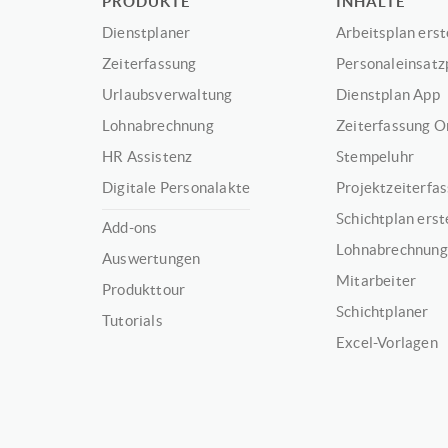
PRODUKTE
INHALTE
Dienstplaner
Arbeitsplan erst
Zeiterfassung
Personaleinsatz
Urlaubsverwaltung
Dienstplan App
Lohnabrechnung
Zeiterfassung O
HR Assistenz
Stempeluhr
Digitale Personalakte
Projektzeiterfa
Schichtplan erst
Add-ons
Lohnabrechnung
Auswertungen
Mitarbeiter
Produkttour
Schichtplaner
Tutorials
Excel-Vorlagen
---------------
[Task brief]:
Where does the word "erst" appear in the records? Copy every line that holds it.

[Task result]:
Arbeitsplan erst
Schichtplan erst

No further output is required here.